There was another silence. “What?” he said. “Why is everybody looking at me?”

“I'm not looking at you, Daddy!” Destiny said from his stool at the end of the table. “I'm drawing Pooh and Piglet in the woods!” Destiny had recently become entirely obsessed with drawing.

“You might want to look at that first application on the top of the pile,” Sybil said.

Randolph picked up the sheaf of paper-clipped pages and scanned the top sheet. “Priscilla Montrose?
That
Priscilla Montrose?”

“You think there's another in Traybridge?” Archie said.

“Oh, no. No, no, no! Absolutely not! We are not having that child at our camp.”

E.D. sighed. It was Randolph's utter refusal to cast Priscilla Montrose in
The Sound of Music
last fall that had led Priscilla's mother, the president of the board of the Traybridge Little Theatre, to cancel the production he had been hired to direct. That had led the Applewhites to turn their barn into a theater and create the Wit's End Playhouse so the show could go on. As successful as that show had been, Randolph had not forgiven Mrs. Montrose for canceling it in the first place.
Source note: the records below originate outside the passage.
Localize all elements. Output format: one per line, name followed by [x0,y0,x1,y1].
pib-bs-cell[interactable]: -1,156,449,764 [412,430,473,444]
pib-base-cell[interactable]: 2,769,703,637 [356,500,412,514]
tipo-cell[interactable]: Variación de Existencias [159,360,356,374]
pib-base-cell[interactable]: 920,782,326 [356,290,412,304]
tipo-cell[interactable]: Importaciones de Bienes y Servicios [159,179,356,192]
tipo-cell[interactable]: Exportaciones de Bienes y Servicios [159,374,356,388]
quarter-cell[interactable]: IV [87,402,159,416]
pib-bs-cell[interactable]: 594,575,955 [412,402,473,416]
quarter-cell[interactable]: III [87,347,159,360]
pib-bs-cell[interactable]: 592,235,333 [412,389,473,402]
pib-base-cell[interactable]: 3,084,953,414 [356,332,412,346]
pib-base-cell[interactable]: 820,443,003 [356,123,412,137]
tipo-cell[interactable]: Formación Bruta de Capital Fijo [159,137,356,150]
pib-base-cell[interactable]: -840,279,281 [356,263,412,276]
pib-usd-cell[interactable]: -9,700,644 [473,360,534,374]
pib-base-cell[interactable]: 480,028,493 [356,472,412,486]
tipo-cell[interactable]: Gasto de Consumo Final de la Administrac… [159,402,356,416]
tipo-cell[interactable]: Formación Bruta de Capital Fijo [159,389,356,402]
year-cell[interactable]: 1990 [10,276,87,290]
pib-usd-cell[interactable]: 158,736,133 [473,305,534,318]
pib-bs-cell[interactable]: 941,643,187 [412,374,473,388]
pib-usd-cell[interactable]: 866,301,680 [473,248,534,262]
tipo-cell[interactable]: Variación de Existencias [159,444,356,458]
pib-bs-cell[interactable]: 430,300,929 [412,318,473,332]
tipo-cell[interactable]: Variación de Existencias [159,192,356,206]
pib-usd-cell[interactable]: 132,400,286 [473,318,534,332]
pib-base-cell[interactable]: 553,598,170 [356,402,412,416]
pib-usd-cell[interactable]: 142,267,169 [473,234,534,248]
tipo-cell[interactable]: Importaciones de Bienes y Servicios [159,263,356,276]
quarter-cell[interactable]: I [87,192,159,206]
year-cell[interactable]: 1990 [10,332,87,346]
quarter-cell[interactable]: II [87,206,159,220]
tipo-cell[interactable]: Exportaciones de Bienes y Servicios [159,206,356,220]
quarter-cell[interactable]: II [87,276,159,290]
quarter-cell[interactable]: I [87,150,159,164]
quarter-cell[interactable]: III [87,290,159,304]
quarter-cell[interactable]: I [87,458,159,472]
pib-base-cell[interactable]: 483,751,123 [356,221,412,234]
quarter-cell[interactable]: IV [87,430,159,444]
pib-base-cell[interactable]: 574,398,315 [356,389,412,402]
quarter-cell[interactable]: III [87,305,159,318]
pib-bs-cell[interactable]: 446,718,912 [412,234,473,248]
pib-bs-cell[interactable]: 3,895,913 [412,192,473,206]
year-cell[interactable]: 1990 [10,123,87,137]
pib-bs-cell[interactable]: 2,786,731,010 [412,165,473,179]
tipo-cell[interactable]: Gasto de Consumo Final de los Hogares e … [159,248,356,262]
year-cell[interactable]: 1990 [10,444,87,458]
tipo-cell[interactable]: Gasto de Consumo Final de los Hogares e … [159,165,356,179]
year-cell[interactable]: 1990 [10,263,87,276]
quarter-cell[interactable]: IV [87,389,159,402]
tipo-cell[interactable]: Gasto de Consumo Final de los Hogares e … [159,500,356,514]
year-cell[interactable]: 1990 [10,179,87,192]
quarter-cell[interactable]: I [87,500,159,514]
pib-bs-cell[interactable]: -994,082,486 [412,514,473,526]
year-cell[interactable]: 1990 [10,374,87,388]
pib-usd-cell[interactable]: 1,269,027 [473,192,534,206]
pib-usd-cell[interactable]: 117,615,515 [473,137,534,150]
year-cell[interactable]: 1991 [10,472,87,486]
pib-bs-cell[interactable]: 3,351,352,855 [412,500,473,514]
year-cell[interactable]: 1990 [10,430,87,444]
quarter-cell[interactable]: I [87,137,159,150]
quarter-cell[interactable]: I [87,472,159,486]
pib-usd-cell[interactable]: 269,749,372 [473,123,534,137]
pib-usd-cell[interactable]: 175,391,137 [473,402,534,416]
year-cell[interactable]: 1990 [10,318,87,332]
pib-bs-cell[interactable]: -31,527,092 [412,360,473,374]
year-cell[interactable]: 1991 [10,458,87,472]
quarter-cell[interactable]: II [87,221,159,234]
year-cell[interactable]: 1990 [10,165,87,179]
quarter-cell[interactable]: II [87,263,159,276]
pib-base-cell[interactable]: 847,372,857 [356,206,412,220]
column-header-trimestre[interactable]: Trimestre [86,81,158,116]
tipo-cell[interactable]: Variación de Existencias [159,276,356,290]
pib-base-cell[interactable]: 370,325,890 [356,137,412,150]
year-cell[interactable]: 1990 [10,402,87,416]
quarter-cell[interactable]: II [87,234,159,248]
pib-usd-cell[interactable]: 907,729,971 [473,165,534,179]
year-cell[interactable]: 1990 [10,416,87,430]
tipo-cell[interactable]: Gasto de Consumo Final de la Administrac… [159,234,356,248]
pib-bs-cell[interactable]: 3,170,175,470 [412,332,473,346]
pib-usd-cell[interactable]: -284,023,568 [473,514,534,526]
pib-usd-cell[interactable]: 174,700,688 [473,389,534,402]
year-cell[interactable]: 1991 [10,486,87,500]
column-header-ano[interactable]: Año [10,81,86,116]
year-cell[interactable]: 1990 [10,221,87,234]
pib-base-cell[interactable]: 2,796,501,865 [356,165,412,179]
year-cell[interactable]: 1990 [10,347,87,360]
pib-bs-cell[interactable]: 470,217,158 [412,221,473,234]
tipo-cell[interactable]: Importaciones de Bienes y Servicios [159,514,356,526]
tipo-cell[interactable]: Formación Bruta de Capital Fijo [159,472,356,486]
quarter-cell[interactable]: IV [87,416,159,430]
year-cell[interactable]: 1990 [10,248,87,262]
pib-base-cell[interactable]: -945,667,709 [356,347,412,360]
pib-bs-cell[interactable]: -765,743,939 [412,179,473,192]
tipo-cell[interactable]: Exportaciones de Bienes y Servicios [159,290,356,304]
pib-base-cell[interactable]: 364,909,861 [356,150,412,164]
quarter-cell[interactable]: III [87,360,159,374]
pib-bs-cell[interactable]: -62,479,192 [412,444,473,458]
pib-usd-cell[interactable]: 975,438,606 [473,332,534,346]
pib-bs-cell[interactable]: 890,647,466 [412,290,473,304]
“That child has less talent than a sea slug!” he said now. “She not only isn't the cream, she isn't even the
skim milk
of the creative crop! I will not have Priscilla Montrose at
Eureka!
under any circumstances whatsoever.”

“Maybe you should consider that this is a child who really
needs
us!” Lucille offered.

“And it could certainly be argued that we need her,” Zedediah added.

“Clearly,” Archie said, “we can't afford to be choosy.”

Randolph looked at the application again. Then he leafed through the pages. “We couldn't take her anyway,” he said. “Not from this application. Look at this signature!” He pointed to the line where the parent was supposed to sign the form. “Priscilla has quite obviously forged her mother's signature.”

“Think of it as a sign of independence!” Sybil said.

“This is not a valid application. The child has gone behind her mother's back. I'll make you a bet she was
forbidden
to apply. That hateful, spiteful, vengeful woman would never allow her child to spend the summer with us!”

“I was afraid you'd take this stand,” said Sybil with a sigh.

“We can survive with six campers,” Randolph said. “We'll just have to cut a few corners, that's all. Be a little more frugal.”

E.D. shook her head.
Frugal
had been another of her vocabulary words: “characterized by thriftiness and avoidance of waste,” it meant. They'd had peanut butter and jelly sandwiches for lunch—for the third time that week. She didn't think they could be any more frugal than they already were.